Dimanche 12 juillet 2009 7 12 /07 /Juil /2009 13:18


Un bateau espion du Royaume-Uni, sombre dans les eaux albanaises après avoir heurté une mine, engloutissant avec lui l'ATAC, système top secret de lancement de missiles. Les services secrets britanniques déclenchent une opération sous-marine discrète pour récupérer l'appareil. L'opération est conduite par un couple d'archéologues marins, Timothy et Iona Havelock. Mais le tueur cubain Hector Gonzalès interrompt brutalement les recherches en assassinant le couple sous les yeux de sa fille Mélina. James Bond entre alors en scène et s'en va enquêter, secondé de la séduisante et vengeresse Mélina, sur les liens de Gonzalès avec le système ATAC... (Résumé : Source : cinemovies.fr)

Douzième épisode de la saga Bond, cet opus marque un tournant dans la franchise. Depuis 1962, le célèbre agent secret de sa majesté a vu son personnage et son environnement évoluer, tout d'abord par le changement d'acteur en 1973 avec le passage de témoin entre Sean Connery et Roger Moore pour "Vivre et Laisser Mourir" qui, même si il n'a jamais eu les faveurs des fans purs et durs, reste encore aujourd'hui un Bond convainquant avec son flegme typiquement british. Ensuite, d'une saga d'aventure plutôt sérieuse et spectaculaire, la série plonge peu à peu vers une invraisemblance et un décalage exagéré limite parodique qui arrive à son apogée en 1979 avec "Moonraker", épisode fourre tout avec personnages improbables (Jaws) et situations rocambolesques (la station spaciale...) faisant basculer la saga vers une direction qui s'éloigne de ses fondamentaux. Et malgré un succès mondial incontestable avec plus de 200 millions de dollars de recette à travers la planète, les producteurs décident de revenir aux sources pour l'épisode suivant, menacés également par un Roger Moore tout prêt de quitter la série.
C'est donc sur un registre beaucoup plus traditionnel que se joue cette aventure numéro 12 qu'est ce "Rien que pour vos Yeux". Basé sur deux courtes nouvelles écrites par Ian Fleming, le film met aux prises un James Bond plus posé aux prises avec un méchant des plus sobres comparer à ses prédécesseurs, désireux de revendre aux ennemis russes, un système électronique de l'armée britannique.
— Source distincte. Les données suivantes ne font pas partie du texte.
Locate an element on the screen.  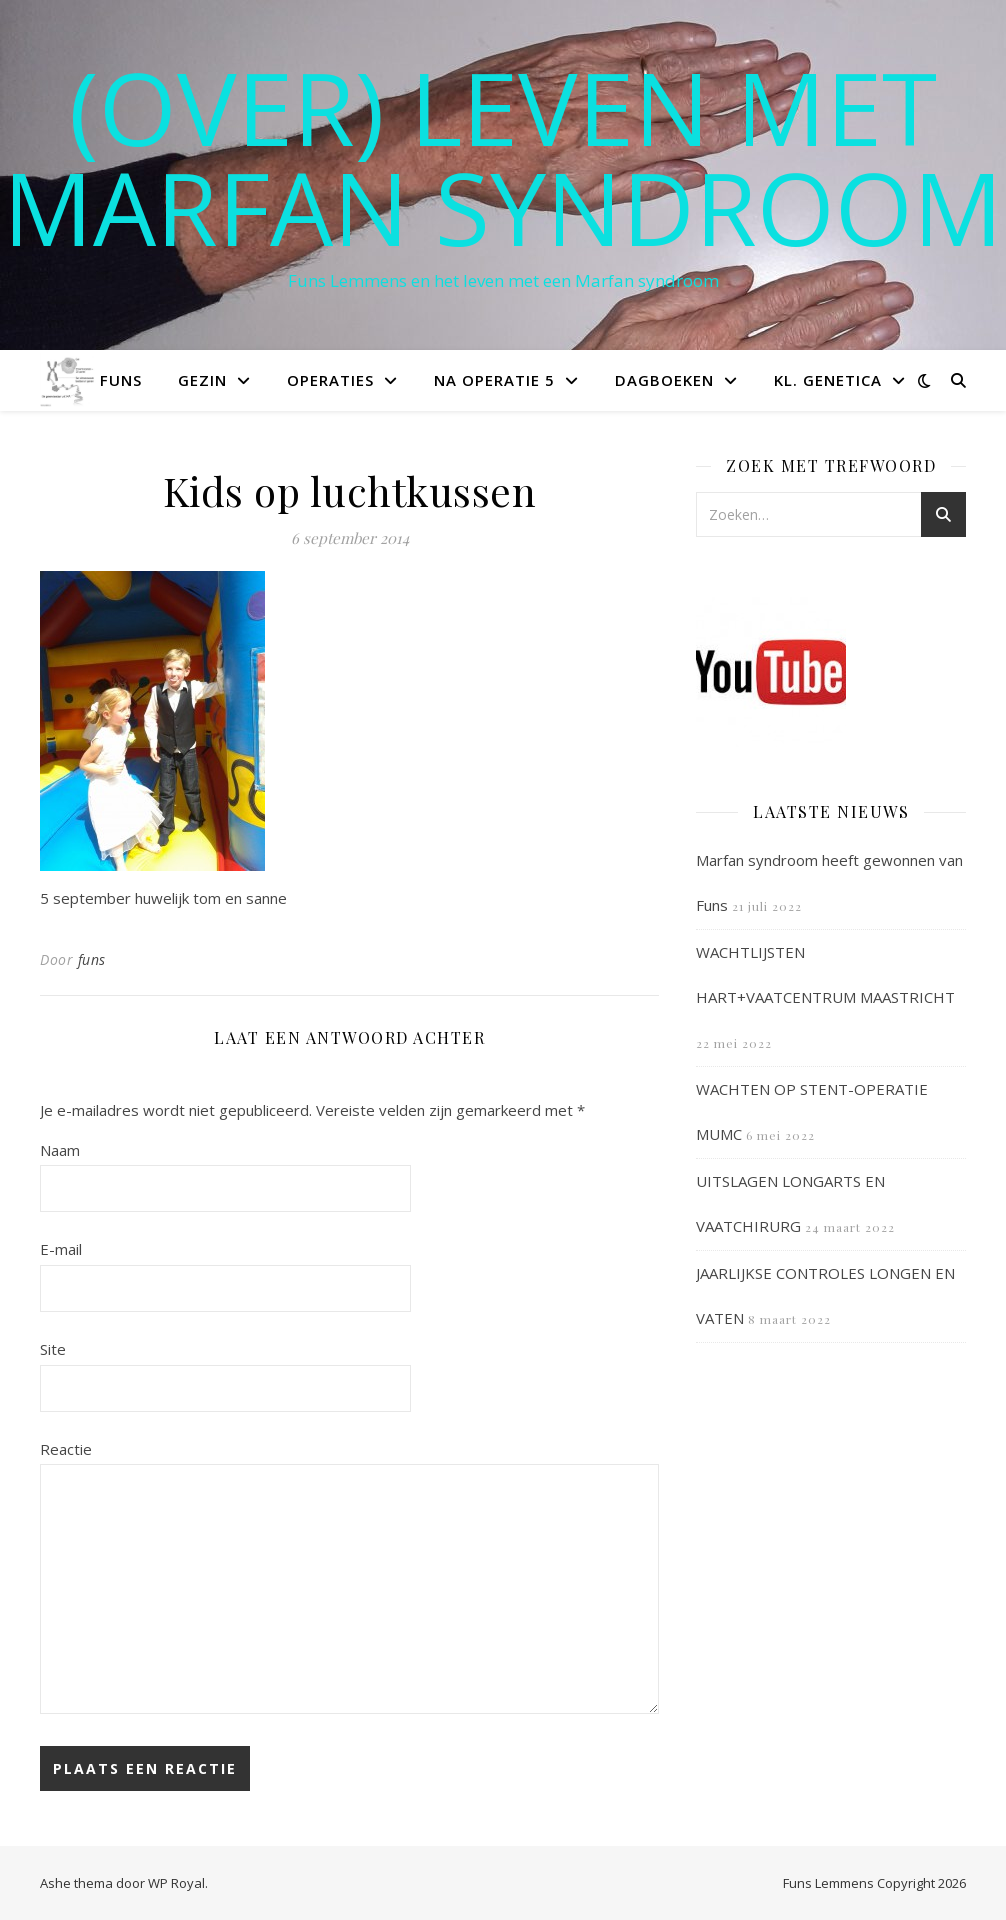
Naam is located at coordinates (60, 1150).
Dès les premières images, cette volonté de retrouver les racines du personnage est flagrante avec la visite de Bond au cimetierre où est enterré sa femme, décédée à la fin de "Au Service Secret de Sa Majesté". S'en suit un retour en forme de clin d'oeil de Bloefeld, son ennemi juré qui tente une nouvelle fois de l'éliminer sans succès. Et après un générique toujours aussi réussi de Maurice Binder où, pour la première fois dans l'histoire de la saga, apparait la chanteuse interprète de ce générique, l'intrigue démarre avec l'apparition de la nouvelle James Bond girl en la personne de notre Carole Bouquet nationale. D'un rythme assez élévé, soutenu par une intrigue simple mais néanmoins intéressante, le film se regarde avec un plaisir retrouvé, notamment grace à un très bon casting et d'excellentes scènes d'action. On se souviendra de l'énorme course poursuite dans la campagne espagnole à bord de la mythique 2CV jaune mais aussi de toutes les scènes à ski dans la station italienne de Cortina d'Ampezzo ou des divers combats sous marins réalisés avec talent par l'équipe de Remy Julienne. Bref, le film reste riche en péripéties de bonne tenues, mis en scène pour la première fois par John Glen, jusqu'alors monteur et réalisateur de la seconde équipe sur les épisodes précédents, qui insuffle un renouveau salvateur pour une saga qui semblait se perdre. Malheureusement, ce second souffle sera de courte durée, les films suivants retomberont rapidement dans des travers qui nous feront regretter à jamais, les premières aventures de 007.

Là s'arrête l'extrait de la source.